:: ASSIGNED TASK ::
Copy every record below exactly as written, but leave out the pictures.

[Records from a collection]
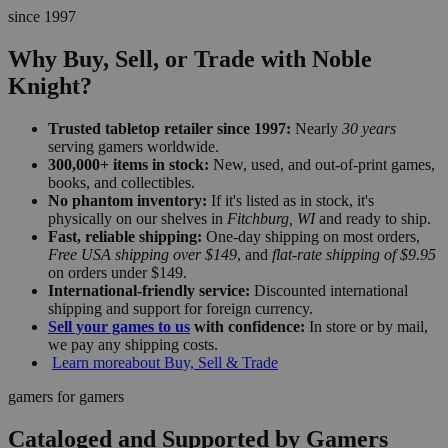
since 1997
Why Buy, Sell, or Trade with Noble
Knight?
Trusted tabletop retailer since 1997:
Nearly
30 years
serving gamers worldwide.
300,000+ items in stock:
New, used, and out-of-print games,
books, and collectibles.
No phantom inventory:
If it's listed as in stock, it's
physically on our shelves in
Fitchburg, WI
and ready to ship.
Fast, reliable shipping:
One-day shipping on most orders,
Free USA shipping over $149
, and
flat-rate shipping of $9.95
on orders under $149.
International-friendly service:
Discounted international
shipping and support for foreign currency.
Sell your games to us
with confidence:
In store or by mail,
we pay any shipping costs.
Learn more
about Buy, Sell & Trade
gamers for gamers
Cataloged and Supported by Gamers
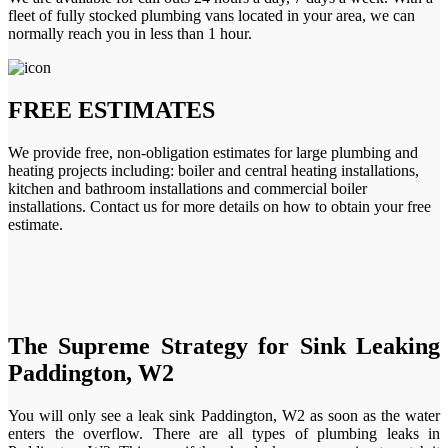
fleet of fully stocked plumbing vans located in your area, we can
normally reach you in less than 1 hour.
FREE ESTIMATES
We provide free, non-obligation estimates for large plumbing and
heating projects including: boiler and central heating installations,
kitchen and bathroom installations and commercial boiler
installations. Contact us for more details on how to obtain your free
estimate.
The Supreme Strategy for Sink Leaking
Paddington, W2
You will only see a leak sink Paddington, W2 as soon as the water
enters the overflow. There are all types of plumbing leaks in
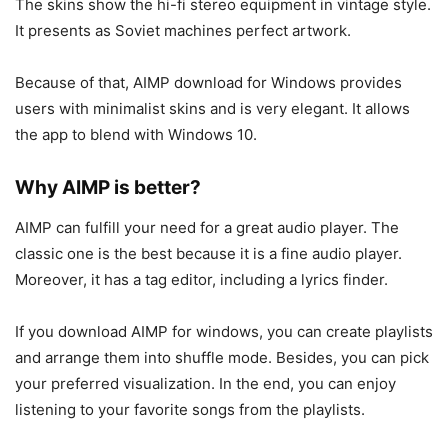
The skins show the hi-fi stereo equipment in vintage style.
It presents as Soviet machines perfect artwork.
Because of that, AIMP download for Windows provides
users with minimalist skins and is very elegant. It allows
the app to blend with Windows 10.
Why AIMP is better?
AIMP can fulfill your need for a great audio player. The
classic one is the best because it is a fine audio player.
Moreover, it has a tag editor, including a lyrics finder.
If you download AIMP for windows, you can create playlists
and arrange them into shuffle mode. Besides, you can pick
your preferred visualization. In the end, you can enjoy
listening to your favorite songs from the playlists.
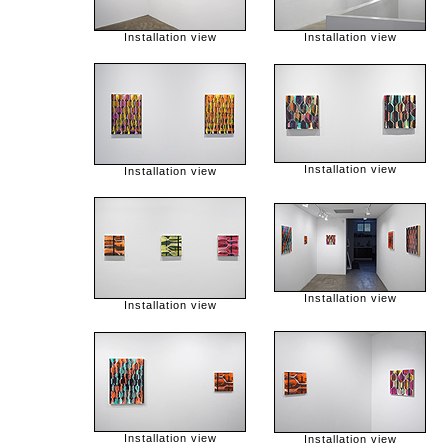
Installation view
Installation view
Installation view
Installation view
Installation view
Installation view
Installation view
Installation view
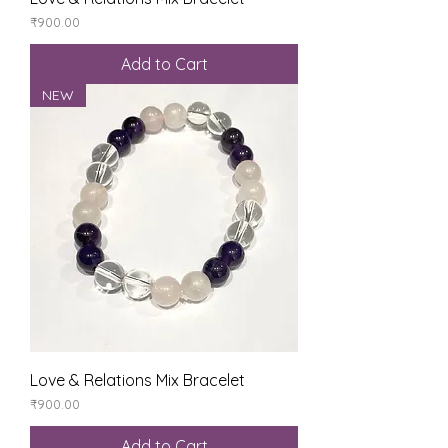
Price
₹900.00
Add to Cart
NEW
Love & Relations Mix Bracelet
Price
₹900.00
Add to Cart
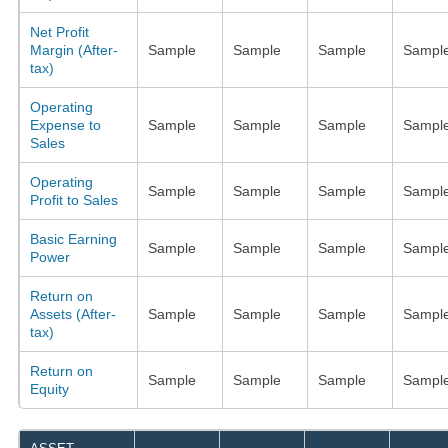
Net Profit
Margin (After-
Sample
Sample
Sample
Sampl
tax)
Operating
Expense to
Sample
Sample
Sample
Sampl
Sales
Operating
Sample
Sample
Sample
Sampl
Profit to Sales
Basic Earning
Sample
Sample
Sample
Sampl
Power
Return on
Assets (After-
Sample
Sample
Sample
Sampl
tax)
Return on
Sample
Sample
Sample
Sampl
Equity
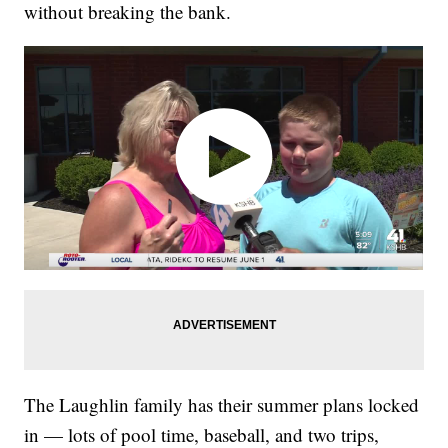
without breaking the bank.
The Laughlin family has their summer plans locked
in — lots of pool time, baseball, and two trips,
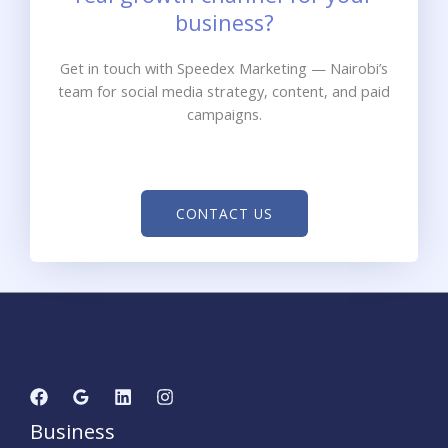
business?
Get in touch with Speedex Marketing — Nairobi’s
team for social media strategy, content, and paid
campaigns.
CONTACT US
Business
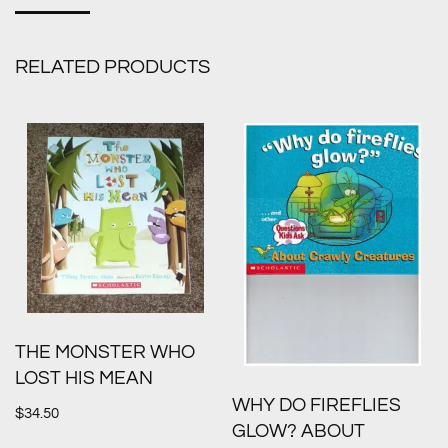
RELATED PRODUCTS
THE MONSTER WHO
LOST HIS MEAN
WHY DO FIREFLIES
$
34.50
GLOW? ABOUT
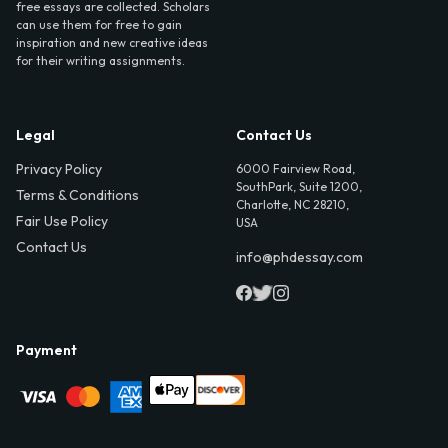
free essays are collected. Scholars
can use them for free to gain
inspiration and new creative ideas
for their writing assignments.
Legal
Contact Us
Privacy Policy
6000 Fairview Road,
SouthPark, Suite 1200,
Terms & Conditions
Charlotte, NC 28210,
Fair Use Policy
USA
Contact Us
info@phdessay.com
Payment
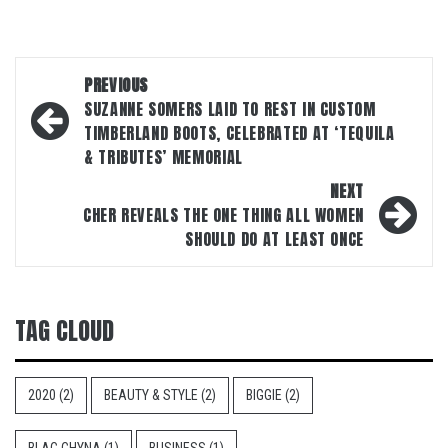
Post
PREVIOUS
navigation
SUZANNE SOMERS LAID TO REST IN CUSTOM
TIMBERLAND BOOTS, CELEBRATED AT ‘TEQUILA
& TRIBUTES’ MEMORIAL
NEXT
CHER REVEALS THE ONE THING ALL WOMEN
SHOULD DO AT LEAST ONCE
TAG CLOUD
2020
(2)
BEAUTY & STYLE
(2)
BIGGIE
(2)
BLAC CHYNA
(1)
BUSINESS
(1)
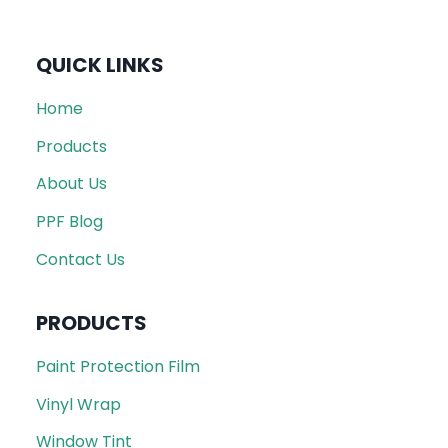
QUICK LINKS
Home
Products
About Us
PPF Blog
Contact Us
PRODUCTS
Paint Protection Film
Vinyl Wrap
Window Tint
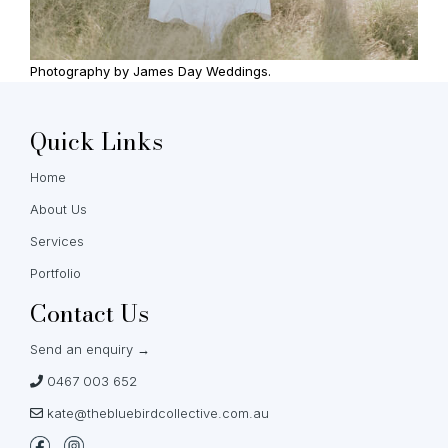
Photography by James Day Weddings.
Quick Links
Home
About Us
Services
Portfolio
Contact Us
Send an enquiry →
0467 003 652
kate@thebluebirdcollective.com.au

:: EXERCISE ANSWER ::
since 1997
Why Buy, Sell, or Trade with Noble
Knight?
Trusted tabletop retailer since 1997:
Nearly
30 years
serving gamers worldwide.
300,000+ items in stock:
New, used, and out-of-print games,
books, and collectibles.
No phantom inventory:
If it's listed as in stock, it's
physically on our shelves in
Fitchburg, WI
and ready to ship.
Fast, reliable shipping:
One-day shipping on most orders,
Free USA shipping over $149
, and
flat-rate shipping of $9.95
on orders under $149.
International-friendly service:
Discounted international
shipping and support for foreign currency.
Sell your games to us
with confidence:
In store or by mail,
we pay any shipping costs.
Learn more
about Buy, Sell & Trade
gamers for gamers
Cataloged and Supported by Gamers
fleet of fully stocked plumbing vans located in your area, we can
normally reach you in less than 1 hour.
FREE ESTIMATES
We provide free, non-obligation estimates for large plumbing and
heating projects including: boiler and central heating installations,
kitchen and bathroom installations and commercial boiler
installations. Contact us for more details on how to obtain your free
estimate.
The Supreme Strategy for Sink Leaking
Paddington, W2
You will only see a leak sink Paddington, W2 as soon as the water
enters the overflow. There are all types of plumbing leaks in
The skins show the hi-fi stereo equipment in vintage style.
It presents as Soviet machines perfect artwork.
Because of that, AIMP download for Windows provides
users with minimalist skins and is very elegant. It allows
the app to blend with Windows 10.
Why AIMP is better?
AIMP can fulfill your need for a great audio player. The
classic one is the best because it is a fine audio player.
Moreover, it has a tag editor, including a lyrics finder.
If you download AIMP for windows, you can create playlists
and arrange them into shuffle mode. Besides, you can pick
your preferred visualization. In the end, you can enjoy
listening to your favorite songs from the playlists.
Installation view
Installation view
Installation view
Installation view
Installation view
Installation view
Installation view
Installation view
Price
₹900.00
Add to Cart
NEW
Love & Relations Mix Bracelet
Price
₹900.00
Add to Cart
Net Profit
Margin (After-
Sample
Sample
Sample
Sampl
tax)
Operating
Expense to
Sample
Sample
Sample
Sampl
Sales
Operating
Sample
Sample
Sample
Sampl
Profit to Sales
Basic Earning
Sample
Sample
Sample
Sampl
Power
Return on
Assets (After-
Sample
Sample
Sample
Sampl
tax)
Return on
Sample
Sample
Sample
Sampl
Equity
without breaking the bank.
The Laughlin family has their summer plans locked
in — lots of pool time, baseball, and two trips,
business?
Get in touch with Speedex Marketing — Nairobi’s
team for social media strategy, content, and paid
campaigns.
CONTACT US
Business
RELATED PRODUCTS
THE MONSTER WHO
LOST HIS MEAN
WHY DO FIREFLIES
$
34.50
GLOW? ABOUT
free essays are collected. Scholars
can use them for free to gain
inspiration and new creative ideas
for their writing assignments.
Legal
Contact Us
Privacy Policy
6000 Fairview Road,
SouthPark, Suite 1200,
Terms & Conditions
Charlotte, NC 28210,
Fair Use Policy
USA
Contact Us
info@phdessay.com
Payment
Post
PREVIOUS
navigation
SUZANNE SOMERS LAID TO REST IN CUSTOM
TIMBERLAND BOOTS, CELEBRATED AT ‘TEQUILA
& TRIBUTES’ MEMORIAL
NEXT
CHER REVEALS THE ONE THING ALL WOMEN
SHOULD DO AT LEAST ONCE
TAG CLOUD
2020
(2)
BEAUTY & STYLE
(2)
BIGGIE
(2)
BLAC CHYNA
(1)
BUSINESS
(1)
QUICK LINKS
Home
Products
About Us
PPF Blog
Contact Us
PRODUCTS
Paint Protection Film
Vinyl Wrap
Window Tint
Photography by James Day Weddings.
Quick Links
Home
About Us
Services
Portfolio
Contact Us
Send an enquiry →
0467 003 652
kate@thebluebirdcollective.com.au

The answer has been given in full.